There is “a possible link” between aspirin and Reye’s syndrome in children, according to the NHS.

Reye’s syndrome is a very rare illness that can cause serious liver and brain damage.

If it is not immediately treated, it may be fatal.

Reye’s syndrome mainly affects children and young adults under 20 years of age.

Initial symptoms can include, repeatedly being sick, tiredness and fits.

As the condition progresses, the symptoms may get more severe and can include confusion that’s sometimes associated with hallucinations.

The exact cause of Reye’s syndrome is unknown, but it most commonly affects children and young adults recovering from a viral infection, such as a cold, flu or chickenpox.

In a lot of cases aspirin has been used to treat their symptoms, which is why it is thought aspirin may trigger Reye’s syndrome.

So if after having a cold, flu or chickenpox, your child is showing these symptoms, report them to their GP.

Tell your GP if your child has taken aspirin, but even if your child has not taken aspirin, Reye’s syndrome needs to be ruled out.

In Reye’s syndrome, it’s thought that tiny structures within the cells called mitochondria become damaged. Mitochondria are important for the healthy functioning of the liver.

If the liver loses its energy supply, it begins to fail. This can cause a dangerous build-up of toxic chemicals in the blood, which can damage the entire body and can cause the brain to swell.

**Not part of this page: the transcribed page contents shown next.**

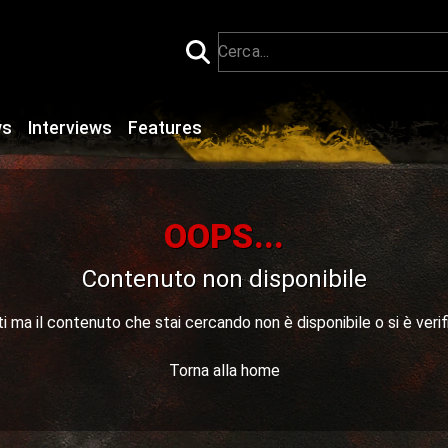
ws
Interviews
Features
OOPS...
Contenuto non disponibile
 ma il contenuto che stai cercando non è disponibile o si è verif
Torna alla home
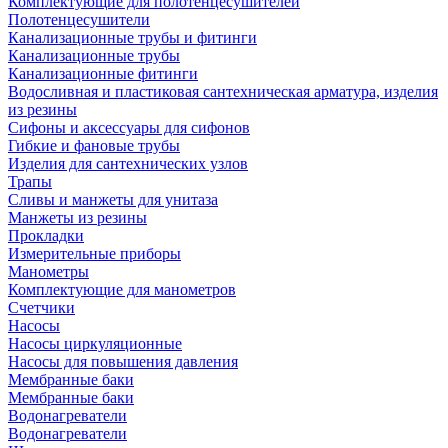
Комплектующие для полотенцесушителей
Полотенцесушители
Канализационные трубы и фитинги
Канализационные трубы
Канализационные фитинги
Водосливная и пластиковая сантехническая арматура, изделия
из резины
Сифоны и аксессуары для сифонов
Гибкие и фановые трубы
Изделия для сантехнических узлов
Трапы
Сливы и манжеты для унитаза
Манжеты из резины
Прокладки
Измерительные приборы
Манометры
Комплектующие для манометров
Счетчики
Насосы
Насосы циркуляционные
Насосы для повышения давления
Мембранные баки
Мембранные баки
Водонагреватели
Водонагреватели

Although Reye’s syndrome is serious, the majority of children and young adults who develop it will survive, and some will make a full recovery, according to the NHS.

Moreover, even though a number of studies suggest a link between the development of Reye’s syndrome and the use of aspirin, it has not been proven to be the sole cause, according to The National Reye’s Syndrome Foundation UK charity.

“These studies did not prove that aspirin is the only cause of Reye’s syndrome but showed that it can precipitate it in the presence of other factors such as a viral infection and possibly some innate susceptibility,” the website states.

Because there are alternatives, there is no need to use aspirin for feverish illnesses in childhood, the charity says.

Treatment aims to minimise the symptoms and support the body’s vital functions, such as breathing and blood circulation.

It is also essential to protect the brain against permanent damage that can be caused by the brain swelling.

In adults, low dose aspirin may be suggested if you have had a stroke or a heart attack to help stop you having another one.

For adults, aspirin is also an everyday painkiller for aches and pains such as headache, toothache and period pain.